A DUI conviction can result in harsh penalties. For example, a standard first offense carries up to 6 months in jail, a mandatory DUI school, fines and a 6 month license suspension. The penalties associated with subsequent DUI’s within 10 years are greatly enhanced and depending on the number of priors, can include license revocation and state prison. A DUI conviction can also affect your career, your reputation, your family and your finances. Therefore, it is extremely important to consult with an experienced attorney who can assess the legal issues in your case and advise you accordingly.
Michelle Dylan has handled hundreds of DUI cases in court and at the Department of Motor Vehicles. In the course of her practice, she has formed relationships with prosecutors and hearing officers throughout Northern California. Michelle’s goal is to obtain the best result possible for you in your case, which includes mounting an aggressive defense to the charges, fighting to protect your license, finding alternatives to jail time, and helping you to minimize the consequences of the charges on your career, your family and your future.

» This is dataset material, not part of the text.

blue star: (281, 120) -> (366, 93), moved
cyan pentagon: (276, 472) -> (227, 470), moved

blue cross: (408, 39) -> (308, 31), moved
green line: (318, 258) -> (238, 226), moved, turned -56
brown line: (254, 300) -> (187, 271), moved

Over the last 15 years, Michelle has successfully defended numerous DUI cases, obtaining dismissals or the reduction of charges and/or sentences.

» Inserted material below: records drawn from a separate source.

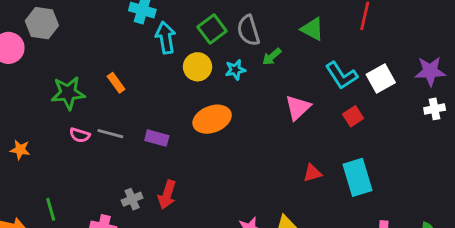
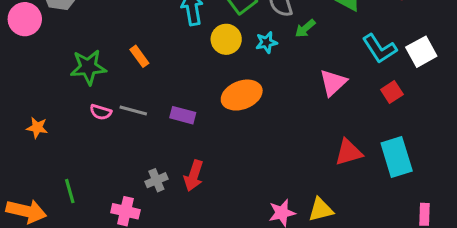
red triangle: (312, 173) -> (349, 152), size x1.4

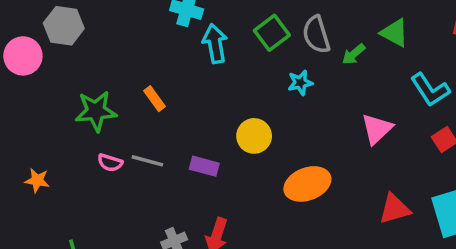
green arrow: (305, 28) -> (354, 54), moved
yellow circle: (226, 39) -> (254, 136), moved
orange ellipse: (242, 95) -> (307, 184), moved

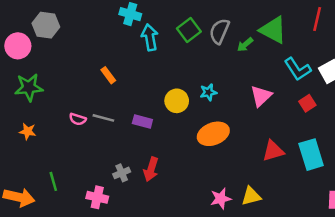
green triangle: (395, 33) -> (273, 30), size x1.4
gray semicircle: (316, 35) -> (219, 31), turned 40
cyan star: (300, 83) -> (208, 92), moved
green star: (96, 111) -> (29, 87), moved

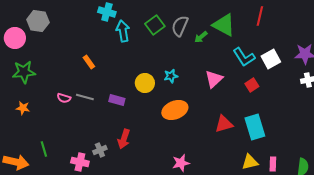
gray cross: (122, 173) -> (100, 150), moved
yellow triangle: (251, 196) -> (250, 162), moved

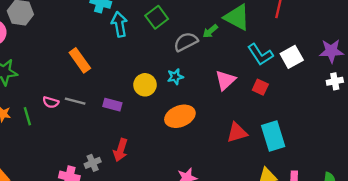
gray semicircle: (180, 26) -> (186, 42), moved, turned 40
orange rectangle: (89, 62) -> (80, 60), size x1.5
red square: (252, 85) -> (260, 87), moved, turned -32
green line: (44, 149) -> (27, 116), moved

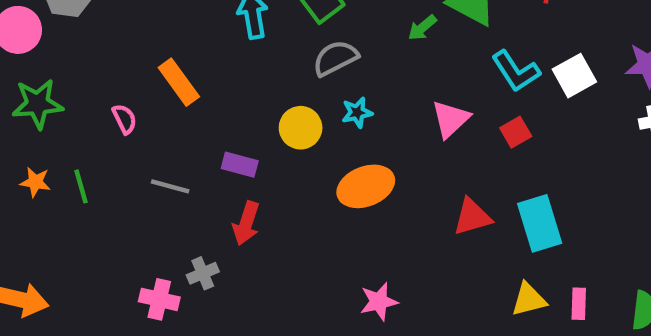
gray semicircle: (186, 42) -> (335, 58), moved
red square: (260, 87) -> (516, 132), turned 35
gray line: (75, 101) -> (170, 186), moved
pink semicircle: (51, 102) -> (125, 119), moved, turned -133
red arrow: (121, 150) -> (246, 223), moved

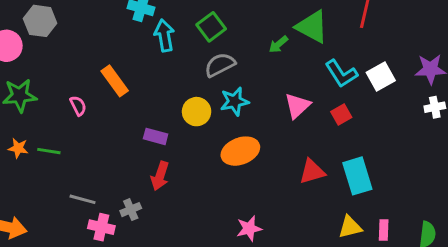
cyan star: (357, 112) -> (235, 101), size x1.4
green line: (81, 186) -> (49, 151), turned -65
gray line: (170, 186) -> (82, 199), moved

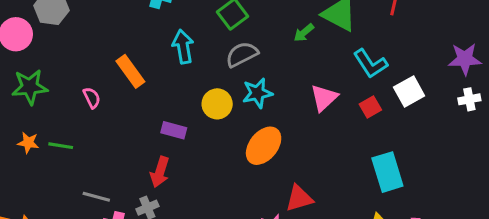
cyan arrow: (164, 36) -> (183, 47), moved
white square: (381, 76) -> (409, 92), moved
orange ellipse: (240, 151) -> (264, 146), turned -30
red triangle: (312, 172) -> (299, 198), moved
red arrow: (160, 176) -> (160, 172), moved

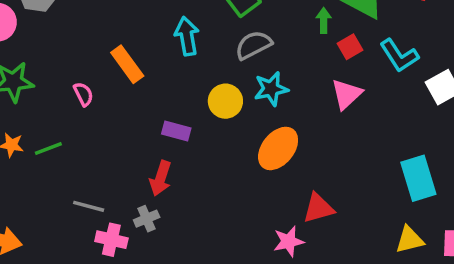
green arrow: (304, 33) -> (324, 20), turned 130
red square: (370, 107) -> (350, 47), moved
green line: (61, 146) -> (48, 148), turned -30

For how long can the DMV take my license?
One of the things that is confusing about a DUI is the fact that you have two fights on your hands: one in the criminal court and one at the Department of Motor Vehicles. Your license can be suspended based on either action.
For example, when you’re arrested for a first DUI offense, the DMV can suspend your license for 4 months based on their own action separate and apart from the court proceeding. In most cases, you will be eligible for a restricted license that allows you to drive to and from work and in the course of your employment and to and from a DUI school, after 30 days of the suspension. However, if the DMV finds that you refused to take a chemical test or if you were under 21 years old, you will lose your license for one year with no restriction available. If you have a commercial license, you will lose your commercial privilege to drive for one year.
If the DMV action is based on a subsequent DUI within 10 years, the license suspension or revocation period increases accordingly. A second DUI results in a one year suspension, a second DUI with a refusal results in a two year revocation, and a third DUI with a refusal results in a 3 year revocation.
As for the criminal proceeding, if you are convicted in court of a standard first DUI, your license will be suspended in a separate DMV action for 6 months. However, you will be eligible for a restricted license. The 6 month license suspension is increased to 10 months if you refused to take a chemical test or were driving with a .20 percent blood alcohol level.
The penalties associated with subsequent DUI convictions within 10 years are greatly enhanced. For example, a second DUI conviction results in a 2 year license suspension, a third DUI conviction results in a 3 year license revocation, a fourth or subsequent DUI conviction results in a 4 year license revocation. If you did not refuse to take a chemical test, you will be eligible for a restricted license after varying periods of time provided you install an Ignition Interlock Device in your vehicle, enroll in a DUI program and meet all other requirements.
If the DUI caused injury, the effects of a conviction on your license will be greater.
It is vital to contact an experienced attorney to work with you on minimizing the consequences of a DUI on your ability to drive. Contact us at the Law Office of Michelle Dylan for information on how to eliminate the suspension altogether or obtain a restricted license as soon as possible.
What is the Ignition Interlock Device Pilot Program?
If you are convicted of a DUI, and the violation occurred from July 10, 2010 through December 31, 2015 in one of the four pilot counties in the Ignition Interlock Device Program, Alameda, Sacramento, Los Angeles or Tulare County, you will be required to install a certified ignition interlock device on every vehicle you own or operate for 5 months if it is a standard first offense, 12 months if it is a second offense within 10 years, 24 months if it is a third offense within 10 years, and 36 months if it is a fourth offense within 10 years. If the DUI caused injury, the IID restriction periods are longer.
Our office can help you to apply to the DMV for an exemption from this requirement.
How do I get a hearing with the Department of Motor Vehicles to try to save my license?
You must request a hearing with the Department of Motor Vehicles within 10 days of your arrest. If you don’t make the request within this timeframe, the DMV will suspend your license. Even if the 10 day period has passed, you should request a hearing. It may be possible to obtain the hearing depending on the circumstances, however the DMV has every right to deny a late request and in all likelihood will.
Contact our office to request a hearing with the Department of Motor Vehicles on your behalf.
If I have no other holds on my license, can I keep driving while I fight the DMV action?
Yes, if a hearing is requested within 10 days of your DUI arrest. When you are arrested for a DUI the arresting officer should give you a pink piece of paper called an Order of Suspension and Temporary License that serves as your Temporary License for 30 days. If you make a timely request for a hearing and you request a stay of your driver’s license suspension, this Temporary License will be extended until the outcome of the DMV hearing.